** To do **
Give back the full listing exactly, setting the pictures aside.

** Extracted data **
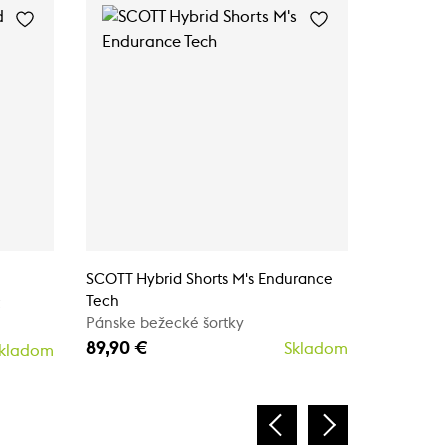
SCOTT Hybrid Shorts M's Endurance
SCOTT Sho
Tech
Pánske be
Pánske bežecké šortky
89,90 €
89,90 €
Skladom
kladom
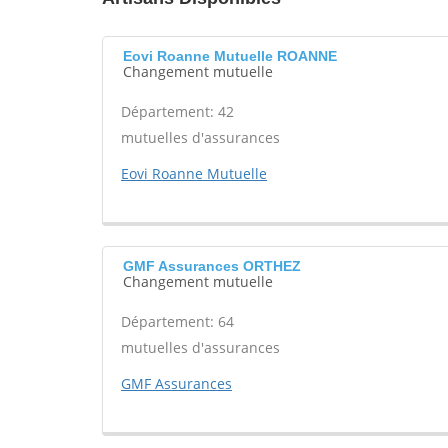
Eovi Roanne Mutuelle ROANNE
Changement mutuelle
Département: 42
mutuelles d'assurances
Eovi Roanne Mutuelle
GMF Assurances ORTHEZ
Changement mutuelle
Département: 64
mutuelles d'assurances
GMF Assurances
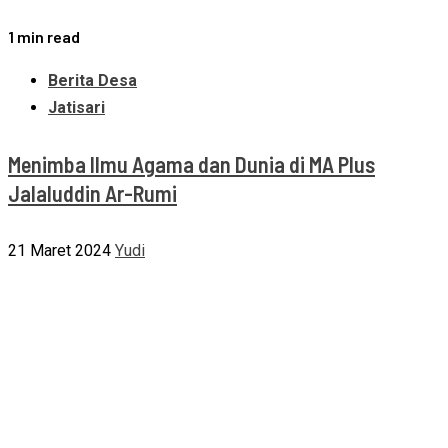
1 min read
Berita Desa
Jatisari
Menimba Ilmu Agama dan Dunia di MA Plus
Jalaluddin Ar-Rumi
21 Maret 2024
Yudi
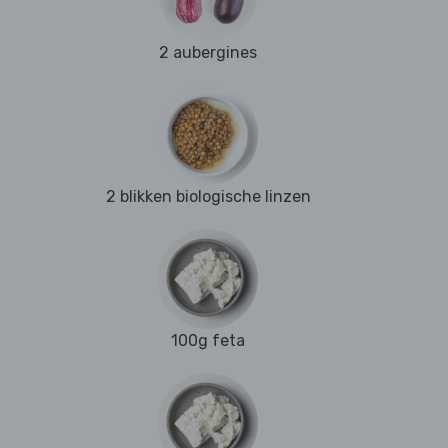
2 aubergines
2 blikken biologische linzen
100g feta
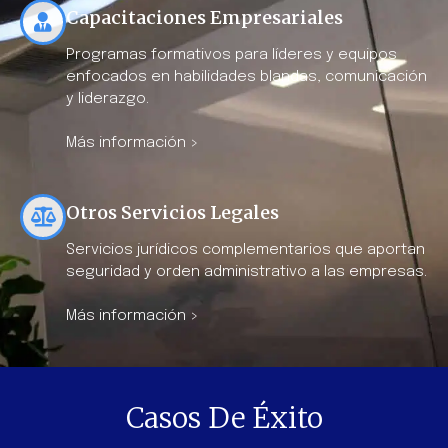
Capacitaciones Empresariales
Programas formativos para líderes y equipos
enfocados en habilidades blandas, comunicación
y liderazgo.
Más información >
Otros Servicios Legales
Servicios jurídicos complementarios que aportan
seguridad y orden administrativo a las empresas.
Más información >
Casos De Éxito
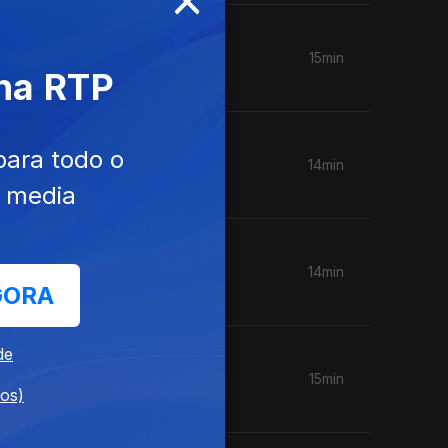
15min
 na RTP
para todo o
14min
e media
14min
GORA
de
15min
dos)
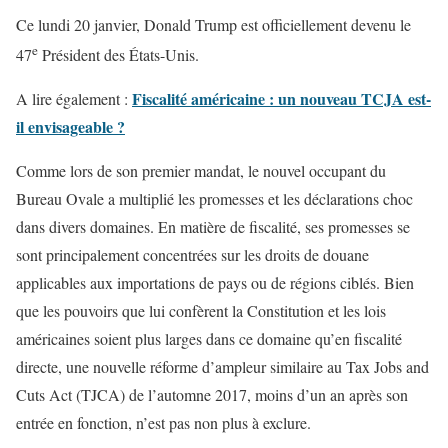
Ce lundi 20 janvier, Donald Trump est officiellement devenu le
e
47
Président des États-Unis.
Fiscalité américaine : un nouveau TCJA est-
A lire également :
il envisageable ?
Comme lors de son premier mandat, le nouvel occupant du
Bureau Ovale a multiplié les promesses et les déclarations choc
dans divers domaines. En matière de fiscalité, ses promesses se
sont principalement concentrées sur les droits de douane
applicables aux importations de pays ou de régions ciblés. Bien
que les pouvoirs que lui confèrent la Constitution et les lois
américaines soient plus larges dans ce domaine qu’en fiscalité
directe, une nouvelle réforme d’ampleur similaire au Tax Jobs and
Cuts Act (TJCA) de l’automne 2017, moins d’un an après son
entrée en fonction, n’est pas non plus à exclure.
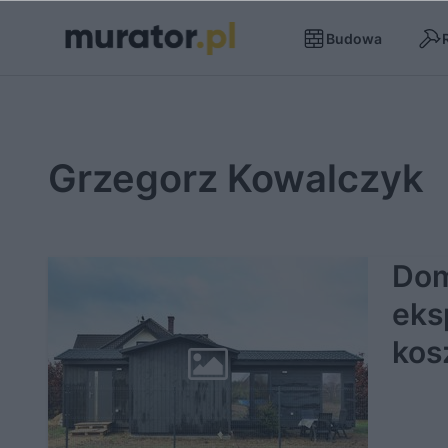
Budowa
Grzegorz Kowalczyk
Dom
eks
kos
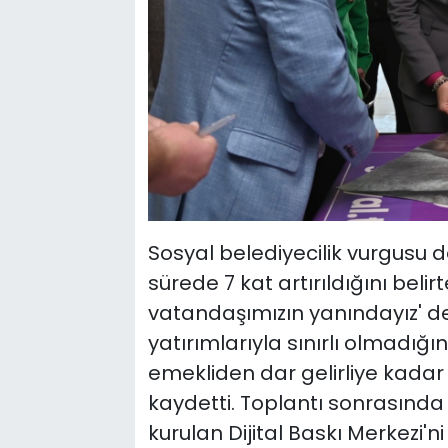
Sosyal belediyecilik vurgusu 
sürede 7 kat artırıldığını be
vatandaşımızın yanındayız' ded
yatırımlarıyla sınırlı olmadığı
emekliden dar gelirliye kadar
kaydetti. Toplantı sonrasınd
kurulan Dijital Baskı Merkezi'n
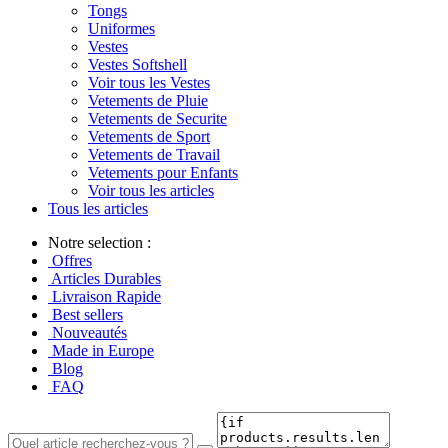
Tongs
Uniformes
Vestes
Vestes Softshell
Voir tous les Vestes
Vetements de Pluie
Vetements de Securite
Vetements de Sport
Vetements de Travail
Vetements pour Enfants
Voir tous les articles
Tous les articles
Notre selection :
Offres
Articles Durables
Livraison Rapide
Best sellers
Nouveautés
Made in Europe
Blog
FAQ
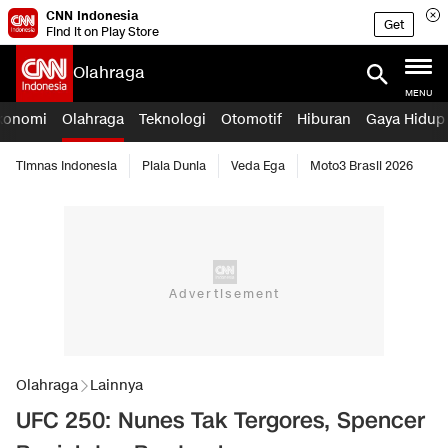
CNN Indonesia
Get
Find it on Play Store
Olahraga
MENU
konomi
Olahraga
Teknologi
Otomotif
Hiburan
Gaya Hidup
Timnas Indonesia
Piala Dunia
Veda Ega
Moto3 Brasil 2026
Olahraga
Lainnya
UFC 250: Nunes Tak Tergores, Spencer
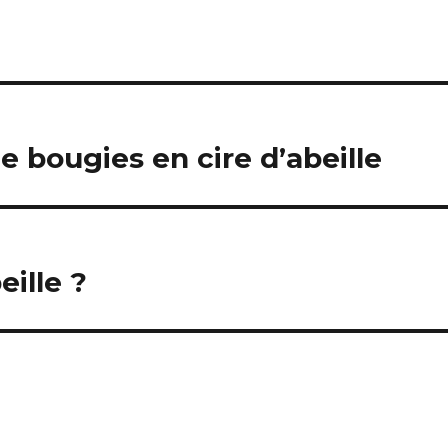
 bougies en cire d’abeille
eille ?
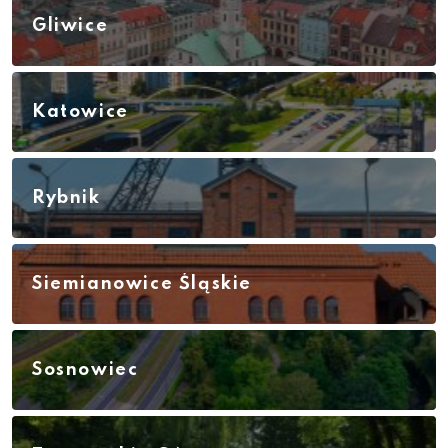
Gliwice
Katowice
Rybnik
Siemianowice Śląskie
Sosnowiec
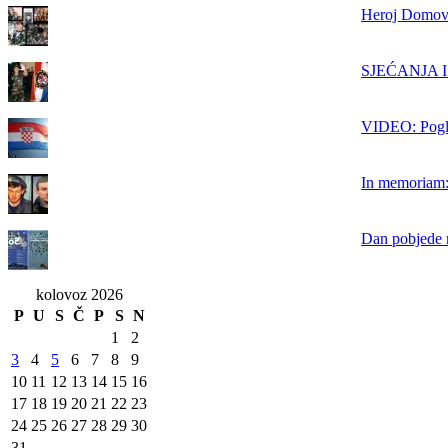
Heroj Domovi
SJEĆANJA IZ
VIDEO: Pogle
In memoriam: 
Dan pobjede n
kolovoz 2026
P
U
S
Č
P
S
N
1
2
3
4
5
6
7
8
9
10
11
12
13
14
15
16
17
18
19
20
21
22
23
24
25
26
27
28
29
30
31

** Answer below **
SCOTT Hybrid Shorts M's Endurance
SCOTT Sho
Tech
Pánske be
Pánske bežecké šortky
89,90 €
89,90 €
Skladom
kladom
Eovi Roanne Mutuelle ROANNE
Changement mutuelle
Département: 42
mutuelles d'assurances
Eovi Roanne Mutuelle
GMF Assurances ORTHEZ
Changement mutuelle
Département: 64
mutuelles d'assurances
GMF Assurances
1 min read
Berita Desa
Jatisari
Menimba Ilmu Agama dan Dunia di MA Plus
Jalaluddin Ar-Rumi
21 Maret 2024
Yudi
2 aubergines
2 blikken biologische linzen
100g feta
Capacitaciones Empresariales
Programas formativos para líderes y equipos
enfocados en habilidades blandas, comunicación
y liderazgo.
Más información >
Otros Servicios Legales
Servicios jurídicos complementarios que aportan
seguridad y orden administrativo a las empresas.
Más información >
Casos De Éxito
15min
 na RTP
para todo o
14min
e media
14min
GORA
de
15min
dos)
Ce lundi 20 janvier, Donald Trump est officiellement devenu le
e
47
Président des États-Unis.
Fiscalité américaine : un nouveau TCJA est-
A lire également :
il envisageable ?
Comme lors de son premier mandat, le nouvel occupant du
Bureau Ovale a multiplié les promesses et les déclarations choc
dans divers domaines. En matière de fiscalité, ses promesses se
sont principalement concentrées sur les droits de douane
applicables aux importations de pays ou de régions ciblés. Bien
que les pouvoirs que lui confèrent la Constitution et les lois
américaines soient plus larges dans ce domaine qu’en fiscalité
directe, une nouvelle réforme d’ampleur similaire au Tax Jobs and
Cuts Act (TJCA) de l’automne 2017, moins d’un an après son
entrée en fonction, n’est pas non plus à exclure.
Budowa
Grzegorz Kowalczyk
Dom
eks
kos
Sosyal belediyecilik vurgusu 
sürede 7 kat artırıldığını be
vatandaşımızın yanındayız' ded
yatırımlarıyla sınırlı olmadığı
emekliden dar gelirliye kadar
kaydetti. Toplantı sonrasınd
kurulan Dijital Baskı Merkezi'n
Tongs
Uniformes
Vestes
Vestes Softshell
Voir tous les Vestes
Vetements de Pluie
Vetements de Securite
Vetements de Sport
Vetements de Travail
Vetements pour Enfants
Voir tous les articles
Tous les articles
Notre selection :
Offres
Articles Durables
Livraison Rapide
Best sellers
Nouveautés
Made in Europe
Blog
FAQ
CNN Indonesia
Get
Find it on Play Store
Olahraga
MENU
konomi
Olahraga
Teknologi
Otomotif
Hiburan
Gaya Hidup
Timnas Indonesia
Piala Dunia
Veda Ega
Moto3 Brasil 2026
Olahraga
Lainnya
UFC 250: Nunes Tak Tergores, Spencer
 bougies en cire d’abeille
eille ?
Gliwice
Katowice
Rybnik
Siemianowice Śląskie
Sosnowiec
Heroj Domovi
SJEĆANJA IZ
VIDEO: Pogle
In memoriam: 
Dan pobjede n
kolovoz 2026
P
U
S
Č
P
S
N
1
2
3
4
5
6
7
8
9
10
11
12
13
14
15
16
17
18
19
20
21
22
23
24
25
26
27
28
29
30
31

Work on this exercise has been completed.